Everything from the line with "提高水中的氧气含量。这些措施可以有效" to the end of the data should be restated word for word, and nothing before it.
*** Opening of Supplied data ***
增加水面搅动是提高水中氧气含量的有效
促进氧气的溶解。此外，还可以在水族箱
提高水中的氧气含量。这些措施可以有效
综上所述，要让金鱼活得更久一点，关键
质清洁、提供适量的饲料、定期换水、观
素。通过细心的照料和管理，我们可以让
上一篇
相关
*** Close of Supplied data ***
* Task result *
提高水中的氧气含量。这些措施可以有效
综上所述，要让金鱼活得更久一点，关键
质清洁、提供适量的饲料、定期换水、观
素。通过细心的照料和管理，我们可以让
上一篇
相关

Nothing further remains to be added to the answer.